> TASK REQUIREMENTS
Among the entries, find each line that includes the string "matriz" and list it.

> PROVIDED INFORMATION
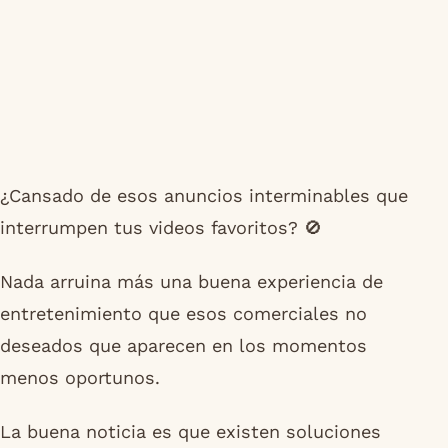
¿Cansado de esos anuncios interminables que
interrumpen tus videos favoritos? 🚫
Nada arruina más una buena experiencia de
entretenimiento que esos comerciales no
deseados que aparecen en los momentos
menos oportunos.
La buena noticia es que existen soluciones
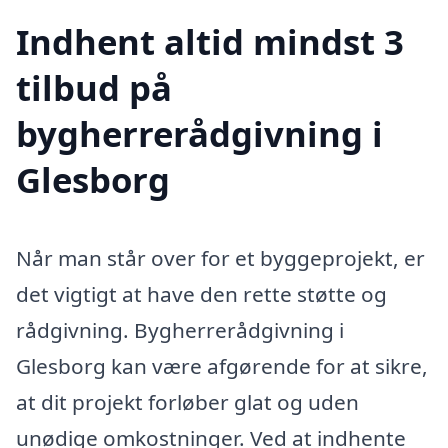
Indhent altid mindst 3
tilbud på
bygherrerådgivning i
Glesborg
Når man står over for et byggeprojekt, er
det vigtigt at have den rette støtte og
rådgivning. Bygherrerådgivning i
Glesborg kan være afgørende for at sikre,
at dit projekt forløber glat og uden
unødige omkostninger. Ved at indhente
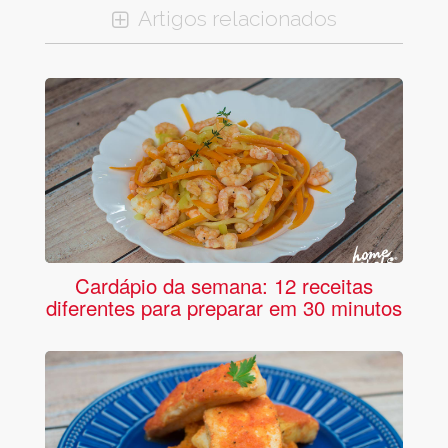
Artigos relacionados
Cardápio da semana: 12 receitas
diferentes para preparar em 30 minutos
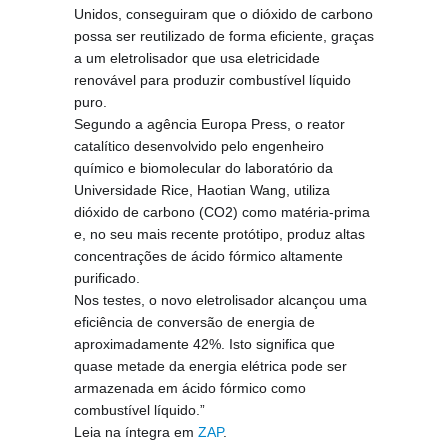
Unidos, conseguiram que o dióxido de carbono
possa ser reutilizado de forma eficiente, graças
a um eletrolisador que usa eletricidade
renovável para produzir combustível líquido
puro.
Segundo a agência Europa Press, o reator
catalítico desenvolvido pelo engenheiro
químico e biomolecular do laboratório da
Universidade Rice, Haotian Wang, utiliza
dióxido de carbono (CO2)
como matéria-prima
e, no seu mais recente protótipo, produz altas
concentrações de ácido fórmico altamente
purificado.
Nos testes, o novo eletrolisador alcançou uma
eficiência de conversão de energia de
aproximadamente 42%. Isto significa que
quase metade da energia elétrica pode ser
armazenada em ácido fórmico como
combustível líquido.”
Leia na íntegra em
ZAP
.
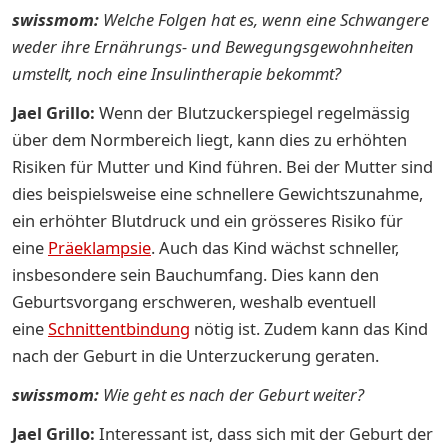
swissmom:
Welche Folgen hat es, wenn eine Schwangere
weder ihre Ernährungs- und Bewegungsgewohnheiten
umstellt, noch eine Insulintherapie bekommt?
Jael Grillo:
Wenn der Blutzuckerspiegel regelmässig
über dem Normbereich liegt, kann dies zu erhöhten
Risiken für Mutter und Kind führen. Bei der Mutter sind
dies beispielsweise eine schnellere Gewichtszunahme,
ein erhöhter Blutdruck und ein grösseres Risiko für
eine
Präeklampsie
. Auch das Kind wächst schneller,
insbesondere sein Bauchumfang. Dies kann den
Geburtsvorgang erschweren, weshalb eventuell
eine
Schnittentbindung
nötig ist. Zudem kann das Kind
nach der Geburt in die Unterzuckerung geraten.
swissmom:
Wie geht es nach der Geburt weiter?
Jael Grillo:
Interessant ist, dass sich mit der Geburt der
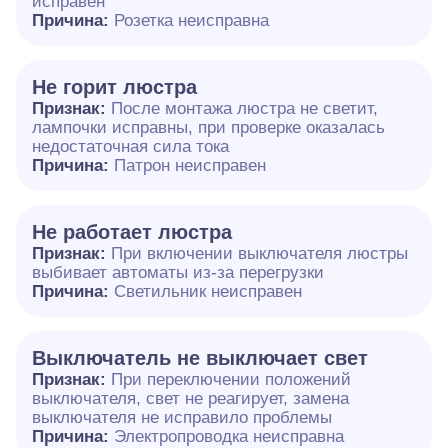
исправен
Причина:
Розетка неисправна
Не горит люстра
Признак:
После монтажа люстра не светит,
лампочки исправны, при проверке оказалась
недостаточная сила тока
Причина:
Патрон неисправен
Не работает люстра
Признак:
При включении выключателя люстры
выбивает автоматы из-за перегрузки
Причина:
Светильник неисправен
Выключатель не выключает свет
Признак:
При переключении положений
выключателя, свет не реагирует, замена
выключателя не исправило проблемы
Причина:
Электропроводка неисправна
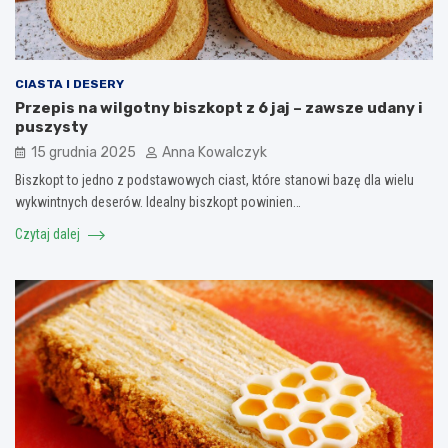
CIASTA I DESERY
Przepis na wilgotny biszkopt z 6 jaj – zawsze udany i
puszysty
15 grudnia 2025
Anna Kowalczyk
Biszkopt to jedno z podstawowych ciast, które stanowi bazę dla wielu
wykwintnych deserów. Idealny biszkopt powinien…
Czytaj dalej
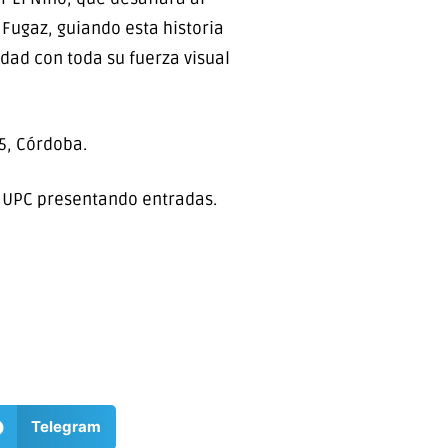
 Fugaz, guiando esta historia
dad con toda su fuerza visual
55, Córdoba.
la UPC presentando entradas.
Telegram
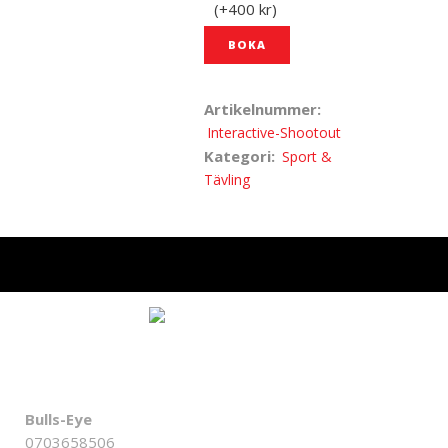
(
+400
kr
)
BOKA
Artikelnummer:
Interactive-Shootout
Kategori:
Sport &
Tävling
OM OSS
Bulls-Eye
0703658506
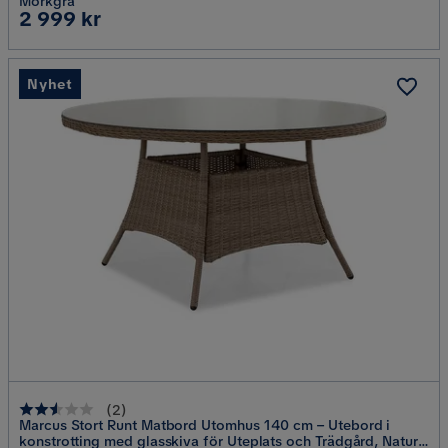
Mörkgrå
Pris
2 999 kr
Nyhet
(
2
)
Marcus Stort Runt Matbord Utomhus 140 cm – Utebord i
konstrotting med glasskiva för Uteplats och Trädgård, Natur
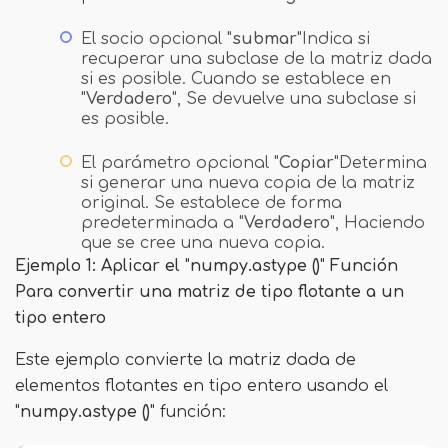
El socio opcional "
submar
"Indica si
recuperar una subclase de la matriz dada
si es posible. Cuando se establece en
"
Verdadero
", Se devuelve una subclase si
es posible.
El parámetro opcional "
Copiar
"Determina
si generar una nueva copia de la matriz
original. Se establece de forma
predeterminada a "
Verdadero
", Haciendo
que se cree una nueva copia.
Ejemplo 1: Aplicar el
"
numpy.astype ()
"
Función
Para convertir una matriz de tipo flotante a un
tipo entero
Este ejemplo convierte la matriz dada de
elementos flotantes en tipo entero usando el
"
numpy.astype ()
" función:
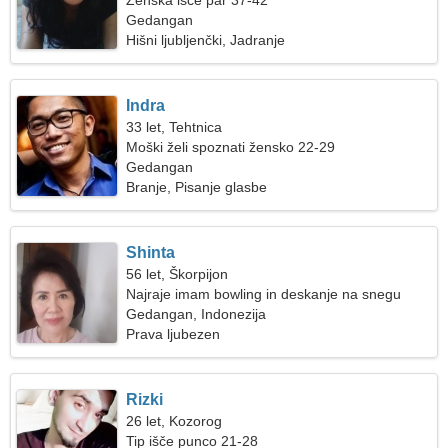
Ženska išče par 37-42
Gedangan
Hišni ljubljenčki, Jadranje
Indra
33 let, Tehtnica
Moški želi spoznati žensko 22-29
Gedangan
Branje, Pisanje glasbe
Shinta
56 let, Škorpijon
Najraje imam bowling in deskanje na snegu
Gedangan, Indonezija
Prava ljubezen
Rizki
26 let, Kozorog
Tip išče punco 21-28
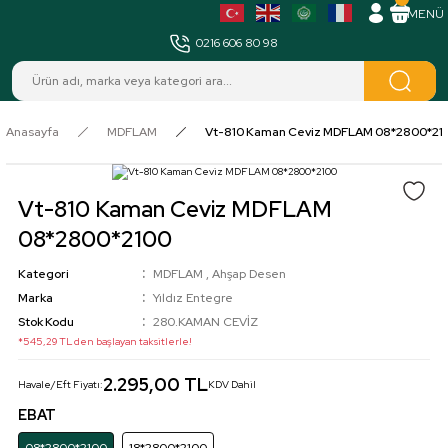
MENÜ
0216 606 80 98
Anasayfa
MDFLAM
Vt-810 Kaman Ceviz MDFLAM 08*2800*21
Vt-810 Kaman Ceviz MDFLAM
08*2800*2100
Kategori
MDFLAM
,
Ahşap Desen
Marka
Yıldız Entegre
Stok Kodu
280.KAMAN CEVİZ
*545,29 TL den başlayan taksitlerle!
2.295,00 TL
Havale/Eft Fiyatı:
KDV Dahil
EBAT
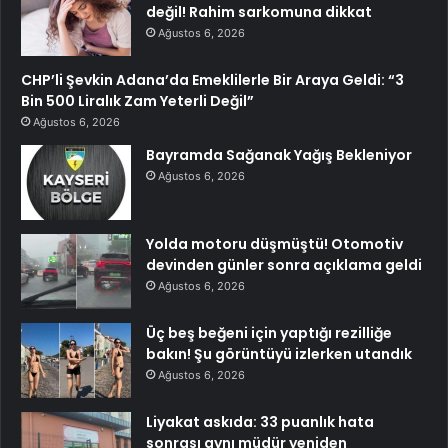
değil! Rahim sarkomuna dikkat
Ağustos 6, 2026
CHP’li Şevkin Adana’da Emeklilerle Bir Araya Geldi: “3
Bin 500 Liralık Zam Yeterli Değil”
Ağustos 6, 2026
Bayramda Sağanak Yağış Bekleniyor
Ağustos 6, 2026
Yolda motoru düşmüştü! Otomotiv
devinden günler sonra açıklama geldi
Ağustos 6, 2026
Üç beş beğeni için yaptığı rezilliğe
bakın! Şu görüntüyü izlerken utandık
Ağustos 6, 2026
Liyakat askıda: 33 puanlık hata
sonrası aynı müdür yeniden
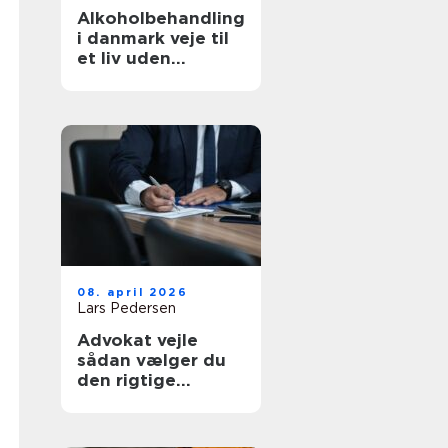
Alkoholbehandling
i danmark veje til
et liv uden
afhængighed
08. april 2026
Lars Pedersen
Advokat vejle
sådan vælger du
den rigtige
familieretsadvoka
t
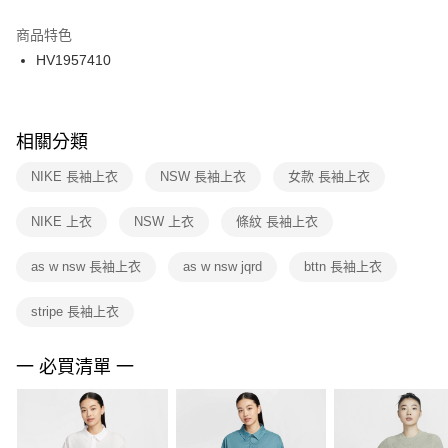
結帳頁面，進行簡訊認證並確認金額後，即可完成結帳。
２．訂單成立數日內，您將收到繳費通知簡訊。
商品特色
付款後門市自取
３．收到繳費通知簡訊後14天內，點擊此簡訊中的連結，可透過四大超商／
HV1957410
每筆NT$100，滿NT$1,500(含以上)免運費
ATM／網路銀行／等多元方式進行付款，方視為交易完成。
※ 請注意：結帳手續完成當下不需立刻繳費，但若您需要取消訂單，請聯絡
購買商品的店家。未經商家同意取消之訂單仍視為有效，需透過AFTEE先享
後付繳納相關費用。
※ 交易是否成功請以「AFTEE先享後付 」之結帳頁面顯示為準，若有關於
相關分類
是否繳費成功／繳費後需取消欲退款等相關疑問，請聯繫「AFTEE先享後付
客戶支援中心」
https://netprotections.freshdesk.com/support/home
NIKE 長袖上衣
NSW 長袖上衣
女款 長袖上衣
【注意事項】
NIKE 上衣
NSW 上衣
條紋 長袖上衣
１．透過由恩沛科技股份有限公司提供之「AFTEE先享後付」服務完成之交
易，需依本服務之必要範圍內提供個人資料，並將交易相關給付款項請求債
權轉讓予恩沛科技股份有限公司。
as w nsw 長袖上衣
as w nsw jqrd
bttn 長袖上衣
２．關於個人資料處理事宜，請瀏覽以下網址：
https://aftee.tw/terms/#terms3
stripe 長袖上衣
３．未成年的使用者請事先徵得法定代理人或監護人之同意方可使用
「AFTEE先享後付」，若未經同意申辦者引起之損失，本公司不負相關責
任。
一 必買清單 一
４．使用「AFTEE先享後付」時，將依據個別帳號之用戶狀況，依本公司即
時審查核予不同之上限額度；若仍有額度不足之情形，本公司將視審查結果
請求用戶進行身份認證。
５．嚴禁一人註冊多個帳號或使用他人資訊註冊。若發現惡意使用之情形，
恩沛科技股份有限公司將有權停止該用戶之使用額度並採取法律行動。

> TASK OUTPUT
recuperar una subclase de la matriz dada
si generar una nueva copia de la matriz
Para convertir una matriz de tipo flotante a un
Este ejemplo convierte la matriz dada de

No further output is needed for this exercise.